Maybe, when our lives seem fairly secure, these images seem most frightening. But when we are already in hell, then bring it on – Tear the heavens open… I’m sure this was the cry of Jewish people in concentration camps in World War 2.
It is the present cry of Palestinian parents who see their children intimidated, blindfolded and taken to prison in the middle of the night for allegedly throwing stones at a 30 foot cement wall…
It is the cry of the refugees caught in Libya – held in horrid conditions, beaten daily and sold as slaves.
It is the cry of women and children sold into the sex-trade in Thailand and other south-Asian tourist locations.
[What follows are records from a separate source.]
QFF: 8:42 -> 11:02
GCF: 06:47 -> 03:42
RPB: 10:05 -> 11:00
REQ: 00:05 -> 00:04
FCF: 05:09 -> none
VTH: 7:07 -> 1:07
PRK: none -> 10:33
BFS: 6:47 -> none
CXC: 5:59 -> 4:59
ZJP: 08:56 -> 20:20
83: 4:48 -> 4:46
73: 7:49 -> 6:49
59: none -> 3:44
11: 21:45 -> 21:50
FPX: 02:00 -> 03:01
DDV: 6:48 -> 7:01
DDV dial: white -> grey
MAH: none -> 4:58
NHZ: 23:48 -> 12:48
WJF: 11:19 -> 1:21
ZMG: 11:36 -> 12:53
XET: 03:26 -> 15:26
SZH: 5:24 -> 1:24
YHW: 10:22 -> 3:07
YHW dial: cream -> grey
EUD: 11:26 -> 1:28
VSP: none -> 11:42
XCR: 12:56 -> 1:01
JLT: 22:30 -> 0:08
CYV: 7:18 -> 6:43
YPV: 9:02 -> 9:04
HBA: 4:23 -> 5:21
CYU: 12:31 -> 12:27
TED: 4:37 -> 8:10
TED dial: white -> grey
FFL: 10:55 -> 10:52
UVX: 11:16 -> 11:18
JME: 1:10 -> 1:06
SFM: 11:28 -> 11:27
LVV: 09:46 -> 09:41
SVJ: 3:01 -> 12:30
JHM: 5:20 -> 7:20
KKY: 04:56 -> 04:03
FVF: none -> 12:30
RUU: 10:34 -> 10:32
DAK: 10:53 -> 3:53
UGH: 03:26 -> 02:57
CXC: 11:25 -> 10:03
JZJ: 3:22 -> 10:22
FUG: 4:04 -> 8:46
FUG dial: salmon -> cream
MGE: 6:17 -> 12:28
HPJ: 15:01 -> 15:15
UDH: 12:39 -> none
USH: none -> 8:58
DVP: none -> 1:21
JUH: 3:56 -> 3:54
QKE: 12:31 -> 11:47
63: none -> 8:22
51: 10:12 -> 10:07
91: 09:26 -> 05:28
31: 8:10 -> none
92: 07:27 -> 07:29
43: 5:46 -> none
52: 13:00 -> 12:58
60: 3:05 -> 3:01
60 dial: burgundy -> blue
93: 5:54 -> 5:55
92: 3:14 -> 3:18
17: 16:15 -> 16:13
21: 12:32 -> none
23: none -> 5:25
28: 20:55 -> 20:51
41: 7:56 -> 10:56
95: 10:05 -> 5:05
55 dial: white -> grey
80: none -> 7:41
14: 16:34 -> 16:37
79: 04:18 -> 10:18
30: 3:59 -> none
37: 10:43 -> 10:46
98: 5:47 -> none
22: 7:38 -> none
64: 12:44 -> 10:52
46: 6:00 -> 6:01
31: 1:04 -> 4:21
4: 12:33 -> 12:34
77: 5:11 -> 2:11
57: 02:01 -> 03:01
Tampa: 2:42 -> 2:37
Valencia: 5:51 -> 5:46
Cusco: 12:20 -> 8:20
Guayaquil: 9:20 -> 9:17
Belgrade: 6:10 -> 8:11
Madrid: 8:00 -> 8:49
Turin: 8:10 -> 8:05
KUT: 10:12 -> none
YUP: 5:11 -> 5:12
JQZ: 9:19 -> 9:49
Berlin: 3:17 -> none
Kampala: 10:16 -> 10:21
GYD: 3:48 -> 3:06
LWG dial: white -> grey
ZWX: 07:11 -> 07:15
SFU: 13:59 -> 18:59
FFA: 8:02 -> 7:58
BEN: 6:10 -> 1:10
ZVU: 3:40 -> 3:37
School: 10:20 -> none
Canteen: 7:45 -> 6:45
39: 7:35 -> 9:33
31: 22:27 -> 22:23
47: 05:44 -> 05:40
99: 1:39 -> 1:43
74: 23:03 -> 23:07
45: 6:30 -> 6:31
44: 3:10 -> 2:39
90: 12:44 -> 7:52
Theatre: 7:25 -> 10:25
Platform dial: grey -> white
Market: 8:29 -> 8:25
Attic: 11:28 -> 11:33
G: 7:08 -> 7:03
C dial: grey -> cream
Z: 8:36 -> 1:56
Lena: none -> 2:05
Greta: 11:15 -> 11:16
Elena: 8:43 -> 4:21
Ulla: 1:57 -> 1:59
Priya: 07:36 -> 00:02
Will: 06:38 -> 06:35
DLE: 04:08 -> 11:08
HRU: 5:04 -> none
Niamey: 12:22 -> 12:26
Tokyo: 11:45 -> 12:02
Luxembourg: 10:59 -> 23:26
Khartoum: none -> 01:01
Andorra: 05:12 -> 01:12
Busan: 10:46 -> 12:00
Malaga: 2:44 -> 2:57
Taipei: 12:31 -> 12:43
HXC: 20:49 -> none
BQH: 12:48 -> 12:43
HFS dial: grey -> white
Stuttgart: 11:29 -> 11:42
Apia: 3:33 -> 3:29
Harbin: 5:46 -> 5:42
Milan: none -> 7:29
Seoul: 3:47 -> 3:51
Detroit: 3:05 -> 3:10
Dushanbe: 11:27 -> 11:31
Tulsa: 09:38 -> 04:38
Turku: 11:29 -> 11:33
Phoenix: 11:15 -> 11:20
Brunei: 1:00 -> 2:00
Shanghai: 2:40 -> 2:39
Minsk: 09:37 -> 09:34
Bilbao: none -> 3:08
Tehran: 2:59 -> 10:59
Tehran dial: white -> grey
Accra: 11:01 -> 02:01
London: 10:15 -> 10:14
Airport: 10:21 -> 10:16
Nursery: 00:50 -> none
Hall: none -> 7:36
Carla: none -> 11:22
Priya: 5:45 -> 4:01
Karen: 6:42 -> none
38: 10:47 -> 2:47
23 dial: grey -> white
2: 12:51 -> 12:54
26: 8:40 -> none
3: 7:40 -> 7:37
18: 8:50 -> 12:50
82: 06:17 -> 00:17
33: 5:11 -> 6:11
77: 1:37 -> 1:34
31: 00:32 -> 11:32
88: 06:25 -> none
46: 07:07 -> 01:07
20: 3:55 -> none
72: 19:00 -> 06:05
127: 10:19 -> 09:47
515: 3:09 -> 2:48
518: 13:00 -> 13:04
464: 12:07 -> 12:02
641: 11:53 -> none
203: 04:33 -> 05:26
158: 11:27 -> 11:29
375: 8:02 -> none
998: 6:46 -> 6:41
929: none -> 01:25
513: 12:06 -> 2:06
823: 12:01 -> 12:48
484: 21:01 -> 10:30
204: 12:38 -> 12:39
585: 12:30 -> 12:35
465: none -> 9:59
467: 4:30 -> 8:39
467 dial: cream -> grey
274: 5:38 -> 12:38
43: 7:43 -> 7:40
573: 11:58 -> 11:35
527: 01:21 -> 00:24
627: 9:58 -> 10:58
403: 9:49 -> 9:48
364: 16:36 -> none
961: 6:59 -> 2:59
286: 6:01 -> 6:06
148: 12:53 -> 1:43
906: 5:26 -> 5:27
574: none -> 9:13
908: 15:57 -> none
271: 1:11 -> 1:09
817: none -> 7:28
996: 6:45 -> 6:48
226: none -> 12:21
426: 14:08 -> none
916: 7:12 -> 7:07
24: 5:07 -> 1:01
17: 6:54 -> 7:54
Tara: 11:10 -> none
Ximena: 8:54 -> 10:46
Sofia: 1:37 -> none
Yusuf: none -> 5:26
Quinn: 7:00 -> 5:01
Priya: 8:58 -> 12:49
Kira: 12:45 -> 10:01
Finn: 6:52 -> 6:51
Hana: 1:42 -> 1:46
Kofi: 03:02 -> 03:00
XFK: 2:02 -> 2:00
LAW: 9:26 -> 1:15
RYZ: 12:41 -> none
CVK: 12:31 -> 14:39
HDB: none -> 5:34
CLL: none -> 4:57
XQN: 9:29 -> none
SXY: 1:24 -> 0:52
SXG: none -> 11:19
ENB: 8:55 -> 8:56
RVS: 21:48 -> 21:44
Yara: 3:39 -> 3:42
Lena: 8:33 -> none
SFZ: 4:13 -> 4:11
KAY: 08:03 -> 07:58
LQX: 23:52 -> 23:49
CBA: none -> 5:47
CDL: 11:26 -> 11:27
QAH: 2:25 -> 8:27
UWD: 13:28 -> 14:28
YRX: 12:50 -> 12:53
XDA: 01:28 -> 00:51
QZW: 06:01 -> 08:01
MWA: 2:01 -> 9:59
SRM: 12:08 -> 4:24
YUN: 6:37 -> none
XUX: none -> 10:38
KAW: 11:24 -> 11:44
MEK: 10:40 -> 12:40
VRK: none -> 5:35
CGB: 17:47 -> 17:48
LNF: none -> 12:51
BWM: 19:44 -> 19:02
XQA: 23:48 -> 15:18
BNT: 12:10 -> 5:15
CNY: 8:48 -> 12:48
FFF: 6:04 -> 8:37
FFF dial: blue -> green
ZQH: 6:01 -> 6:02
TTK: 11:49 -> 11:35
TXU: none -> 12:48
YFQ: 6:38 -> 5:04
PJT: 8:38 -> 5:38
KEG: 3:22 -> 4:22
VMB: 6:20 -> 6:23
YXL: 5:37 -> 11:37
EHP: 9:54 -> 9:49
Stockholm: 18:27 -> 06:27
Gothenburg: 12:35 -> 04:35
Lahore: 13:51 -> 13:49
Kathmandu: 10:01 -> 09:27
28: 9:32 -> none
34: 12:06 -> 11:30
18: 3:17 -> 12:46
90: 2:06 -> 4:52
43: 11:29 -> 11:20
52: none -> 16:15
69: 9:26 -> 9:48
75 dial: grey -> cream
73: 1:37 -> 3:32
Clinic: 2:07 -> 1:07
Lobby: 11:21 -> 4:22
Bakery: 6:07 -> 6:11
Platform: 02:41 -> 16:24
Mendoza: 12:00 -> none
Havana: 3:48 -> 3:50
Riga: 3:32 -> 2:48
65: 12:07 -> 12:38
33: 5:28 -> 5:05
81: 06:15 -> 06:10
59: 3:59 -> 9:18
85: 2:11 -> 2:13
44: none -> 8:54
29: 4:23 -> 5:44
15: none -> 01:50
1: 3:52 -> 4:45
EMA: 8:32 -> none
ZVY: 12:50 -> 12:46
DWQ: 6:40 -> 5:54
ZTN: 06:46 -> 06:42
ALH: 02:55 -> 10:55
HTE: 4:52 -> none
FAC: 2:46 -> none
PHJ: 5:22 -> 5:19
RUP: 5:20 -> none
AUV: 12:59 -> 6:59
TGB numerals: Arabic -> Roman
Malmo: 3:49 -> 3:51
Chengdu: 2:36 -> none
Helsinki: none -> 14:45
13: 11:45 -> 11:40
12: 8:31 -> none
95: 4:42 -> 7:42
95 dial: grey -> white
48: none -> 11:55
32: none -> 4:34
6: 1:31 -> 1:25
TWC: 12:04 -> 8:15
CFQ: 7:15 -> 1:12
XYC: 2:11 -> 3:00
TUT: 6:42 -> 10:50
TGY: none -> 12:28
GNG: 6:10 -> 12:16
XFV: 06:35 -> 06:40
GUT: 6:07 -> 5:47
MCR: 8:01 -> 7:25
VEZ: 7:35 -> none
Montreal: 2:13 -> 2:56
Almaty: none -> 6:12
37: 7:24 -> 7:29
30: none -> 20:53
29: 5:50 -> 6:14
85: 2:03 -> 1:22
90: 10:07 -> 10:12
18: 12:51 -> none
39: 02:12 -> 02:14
It is the cry of women, children and men fleeing for their lives, leaving their homeland, being persecuted by ISIS, Boko Haram, and other extremist, militant groups.
It is the cry of Rohingya Muslims in Myanmar, and Sufi Muslims, slaughtered in Egypt in the middle of a prayer service this past Friday.
In our own Okanagan – Shuswap district it is the cry of families and friends of 5 women who have gone missing in the past couple years; the body of one discovered a few weeks ago, near Salmon Arm. Tear open the heavens, Holy One, come down and walk with your people.
Within the passage are the words that Christ will return before this generation passes away. In every generation since there have been those who interpret this very literally and think they know more than God, and have calculated the end of the world with pin point accuracy. Interestingly, these date-fixers seem to have little sense of responsibility for the world, whose destruction they await with fascinated detachment.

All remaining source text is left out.